Starbucks Halts Plans For New Stores Amid Major Sales Drop
Starbucks has scaled back its ambitious expansion plans in the wake of a disappointing earnings report, announcing it plans to retrench and focus on redesigning its existing stores instead.
U.S. sales fell by 6%, the iconic coffee chain reported Wednesday in its fiscal fourth-quarter results, contributing to a 3% drop in revenue year-over-year.
“Our results do not reflect the strength of our brand and what we're capable of,” Chief Financial Officer Rachel Ruggeri said, according to a transcript of the company's earnings call.
“We plan to reduce the number of our new stores and renovations in fiscal year 2025 to accommodate a redesign while also unlocking capital to support our broader turnaround,” she added.
The shift is a major reversal for Starbucks, which announced plans to add 17,000 new stores by 2030 less than a year ago, CoStar reported. The chain opened 722 new stores in the quarter ending on Sept. 30, up 37% from its previous quarter but down from 816 locations opened in fiscal Q4 2023.

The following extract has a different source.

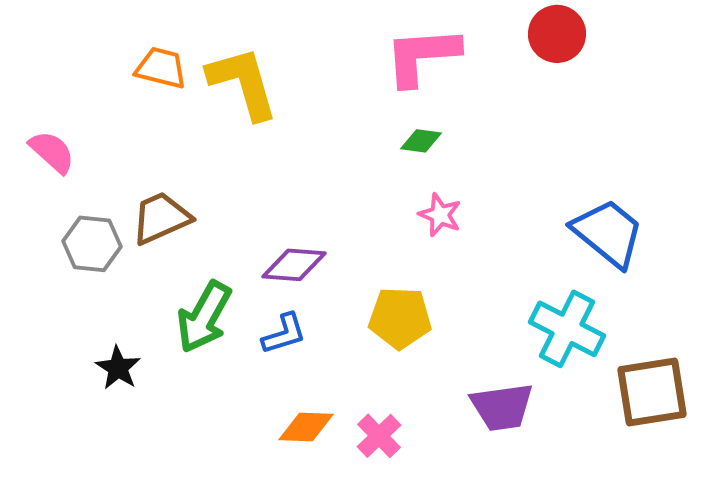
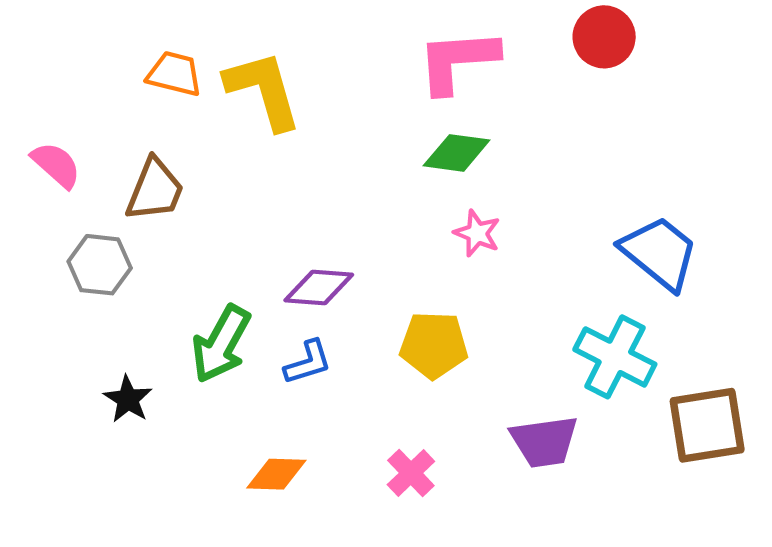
green diamond: (421, 141) -> (457, 153), size x1.5
brown trapezoid: (161, 218) -> (155, 190), moved, turned 136
orange diamond: (306, 427) -> (276, 474), moved

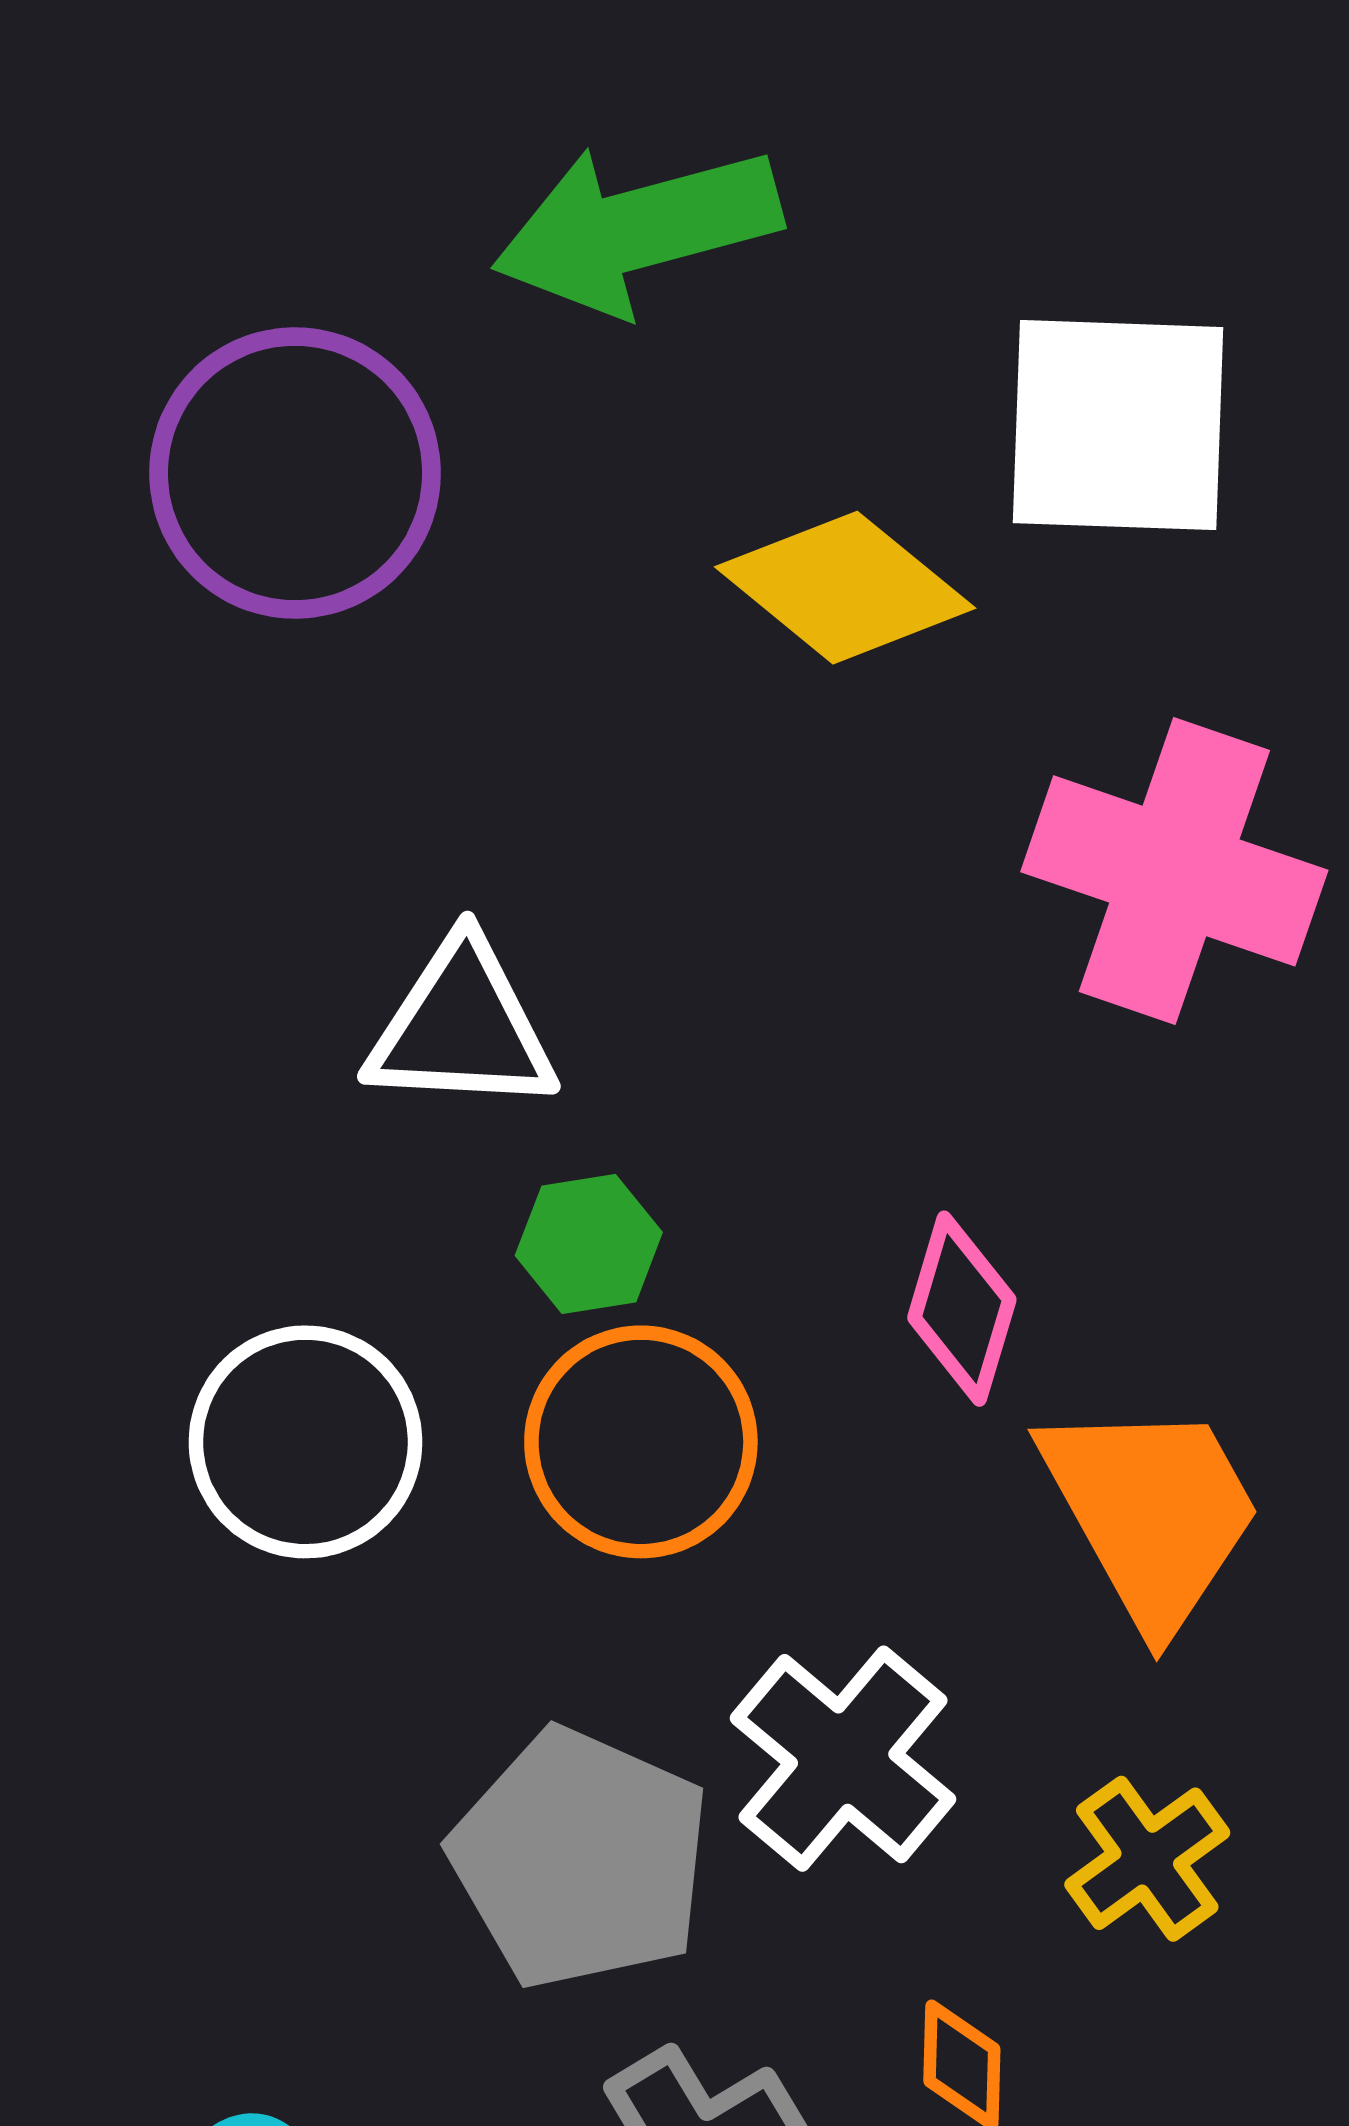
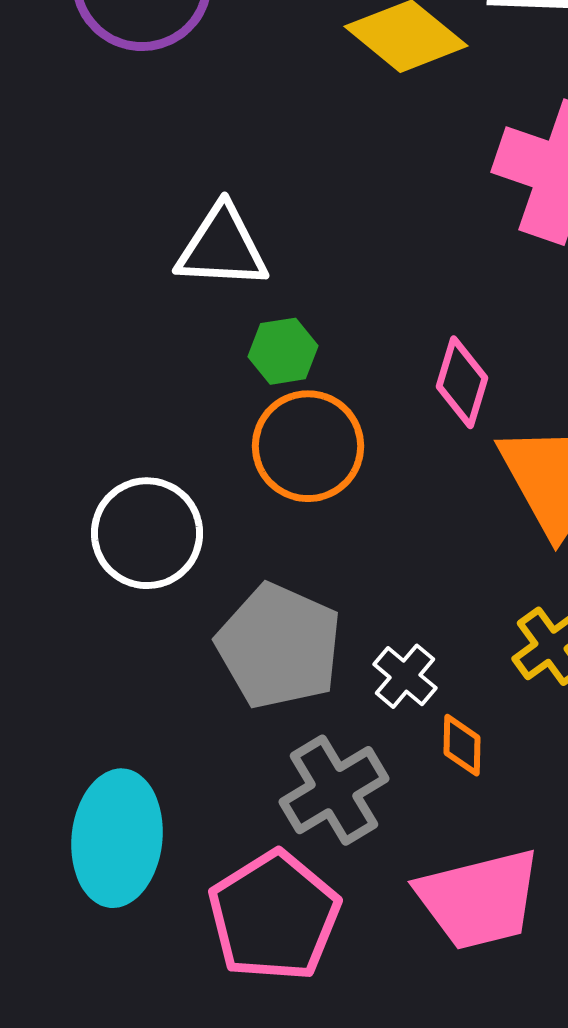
white circle: (305, 1442) -> (147, 533), moved
white cross: (843, 1759) -> (405, 676), moved, size x0.6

It isn't yet clear how many new stores will be opened or renovated in the months ahead, but CEO Brian Niccol said on the call that he is looking to bring “fundamental change” to the chain.
The company’s effort to reverse slumping U.S. sales will include a simplified menu and additional staffing so orders can be fulfilled in four minutes or less, Starbucks executives said. Starbucks will also limit what sort of customizations customers can request as part of the plan to limit long wait times that have led some to abandon the chain.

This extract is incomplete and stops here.